It’s Jeffrey here. I’m the concept artist of Proven Lands. To me the major themes for our vegetation always have been twisted beauty on the one hand and omnipresent danger on the other. So I’ve been thinking that I’d like to talk in this dev update about the flora, the plants of our little gem.We refer largely to aquatic plants, alien fungi and carnivorous plants, drawing inspiration from settings with rich flora like the "Last of Us”, “Earthbound” and “Avatar” and from artists like Eyvind Earle and Hiro Isono (especially the latter for his opulent jungle paintings) whose works focus so on textures, they transcends the visual realm to become almost haptic experiences.
During the early stages of development we thought of the environment as complex eco systems along with symbiotic dependencies and life cycles up to a point where the flora would almost seem to have a mind of its own and feel as alive as the creatures that live within it, much like the plant system in the game “Alpha Centauri”, if you remember it. An interesting read on the subject are also studies on plant communication via networks of fungus and chemical signals, useful at warning neighbouring plants of pests or even attracting larger animals that prey on these pests. We also embraced the idea of growth as indication for self-contained life in form of small botanical isles which eventually spread through dispensing spore into the wind creating breeding grounds of colourful, fluffy overgrow for various plants and animals and also provide the players with seeds to cultivate their own crop.

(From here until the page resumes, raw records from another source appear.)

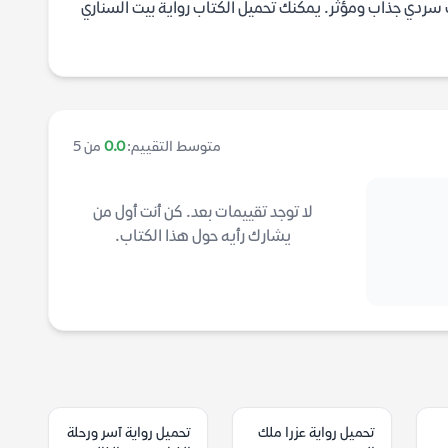
 سردي جذاب ومؤثر. يمكنك تحميل الكتاب رواية بيت السناري
متوسط التقييم:
0.0
من 5
لا توجد تقييمات بعد. كن أنت أول من
يشارك رأيه حول هذا الكتاب.
تحميل رواية عزرا ملك
تحميل رواية آسر ورحلة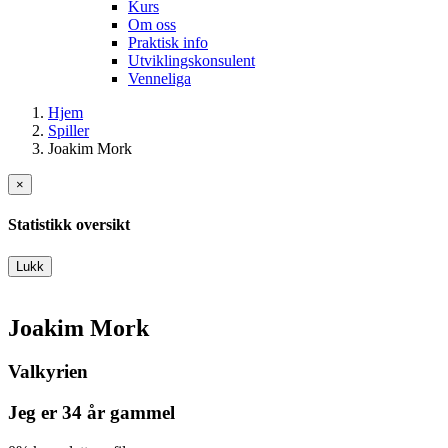
Kurs
Om oss
Praktisk info
Utviklingskonsulent
Venneliga
Hjem
Spiller
Joakim Mork
×
Statistikk oversikt
Lukk
Joakim Mork
Valkyrien
Jeg er 34 år gammel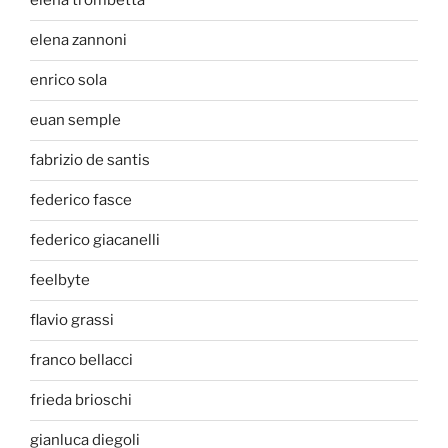
elena trombetta
elena zannoni
enrico sola
euan semple
fabrizio de santis
federico fasce
federico giacanelli
feelbyte
flavio grassi
franco bellacci
frieda brioschi
gianluca diegoli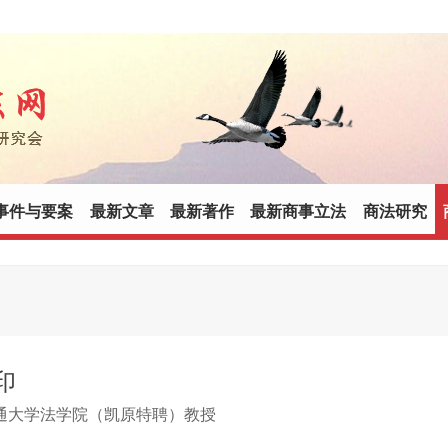
事件与要案
最新文章
最新著作
最新商事立法
商法研究
印
通大学法学院（凯原特聘）教授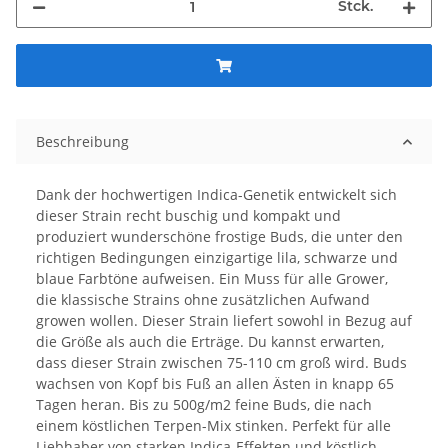
Stck.
Beschreibung
Dank der hochwertigen Indica-Genetik entwickelt sich
dieser Strain recht buschig und kompakt und
produziert wunderschöne frostige Buds, die unter den
richtigen Bedingungen einzigartige lila, schwarze und
blaue Farbtöne aufweisen. Ein Muss für alle Grower,
die klassische Strains ohne zusätzlichen Aufwand
growen wollen. Dieser Strain liefert sowohl in Bezug auf
die Größe als auch die Erträge. Du kannst erwarten,
dass dieser Strain zwischen 75-110 cm groß wird. Buds
wachsen von Kopf bis Fuß an allen Ästen in knapp 65
Tagen heran. Bis zu 500g/m2 feine Buds, die nach
einem köstlichen Terpen-Mix stinken. Perfekt für alle
Liebhaber von starken Indica-Effekten und köstlich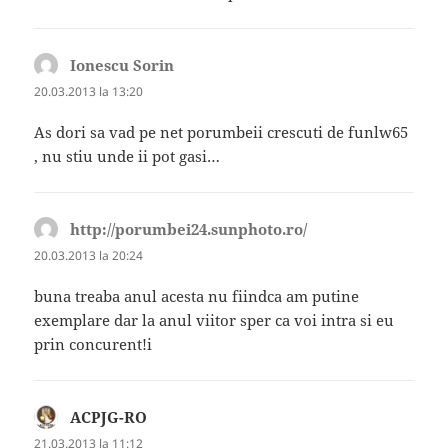
Ionescu Sorin
spune:
20.03.2013 la 13:20
As dori sa vad pe net porumbeii crescuti de funlw65
, nu stiu unde ii pot gasi…
http://porumbei24.sunphoto.ro/
spune:
20.03.2013 la 20:24
buna treaba anul acesta nu fiindca am putine
exemplare dar la anul viitor sper ca voi intra si eu
prin concurent!i
ACPJG-RO
spune:
21.03.2013 la 11:12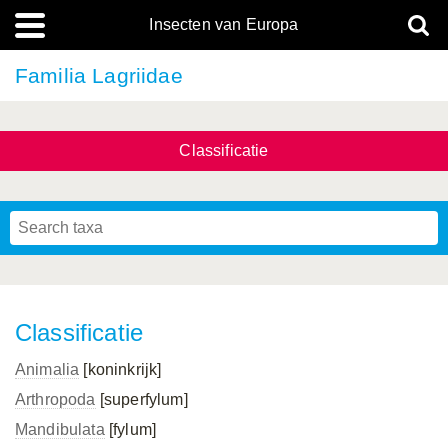
Insecten van Europa
Familia Lagriidae
Classificatie
Classificatie
Animalia
[koninkrijk]
Arthropoda
[superfylum]
Mandibulata
[fylum]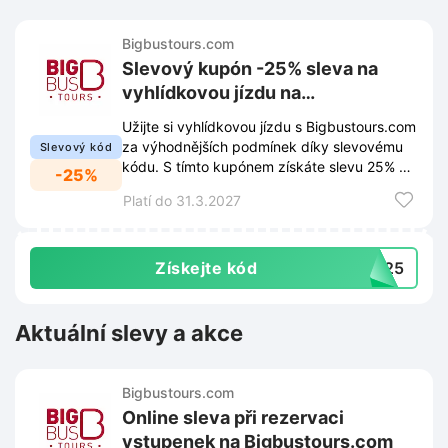
Bigbustours.com
Slevový kupón -25% sleva na
vyhlídkovou jízdu na
Bigbustours.com
Užijte si vyhlídkovou jízdu s Bigbustours.com
za výhodnějších podmínek díky slevovému
Slevový kód
kódu. S tímto kupónem získáte slevu 25% na
-25%
celkovou cenu rezervace.
Platí do 31.3.2027
Získejte kód
BT25
Aktuální slevy a akce
Bigbustours.com
Online sleva při rezervaci
vstupenek na Bigbustours.com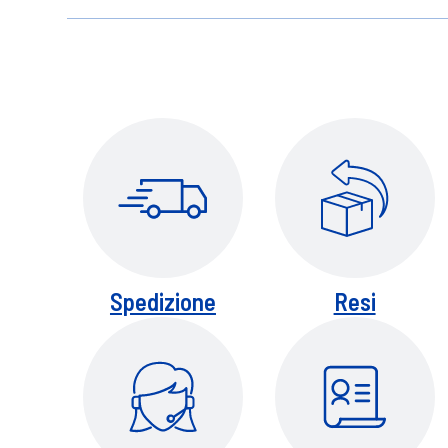
non bere/tenere fuori dalla portata dei 
Spedizione
Resi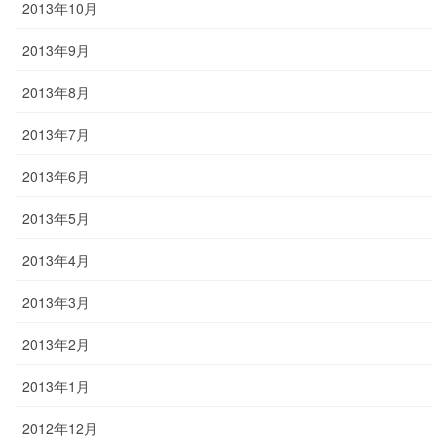
2013年10月
2013年9月
2013年8月
2013年7月
2013年6月
2013年5月
2013年4月
2013年3月
2013年2月
2013年1月
2012年12月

The overall idea is that you guys would have to study the environment closely in order to find out what plants can be lived from and which are deadly and for being able to harvest fruit in certain frequencies without attracting the attention of predators or destabilising the eco system. That is why some of our plants look a bit like snap traps being either closed during ripening or open when their fruit can be plucked while at the same time developing fierce thorns, leaves resembling pincers and vivid color patterns that signal danger. Since we want to encourage continuous gathering and research, almost every plant grows rather obvious fruits sooner or later to seduce the player into picking them.
Today we focus even more on organised biomes, grouping plants by form and color, clustering smaller ones or making them parasitic, including adaption of the environment in the creature design (though that will be subject of another blog post yet to come, I think). In these groves you find beauty combined with hazards en masse, for instance one tree could provide lifesaving nectar or ooze with digestive fluids, like some pitcher plants do, yet even the latter could prove to be a boon when you find the decomposed leftovers of otherwise hard to kill animals that carry valuable materials.
In the long term we have, of course, to see how far we get with such a flora concept in the game. “Heart of Darkness” by Joseph Conrad is a big inspiration for getting lost in the unknown, in nature, which influenced “Apocalypse Now” by the way. In our little game you can destroy a biome in many ways, like there’s a basic “eco” system based on pollution in the game. The animals as well as the plants will vanish or get aggressive according to your behaviour. So we have to see how it goes, how it feels to you and to us after hours in-game, because it needs to stay simple and a background mechanic.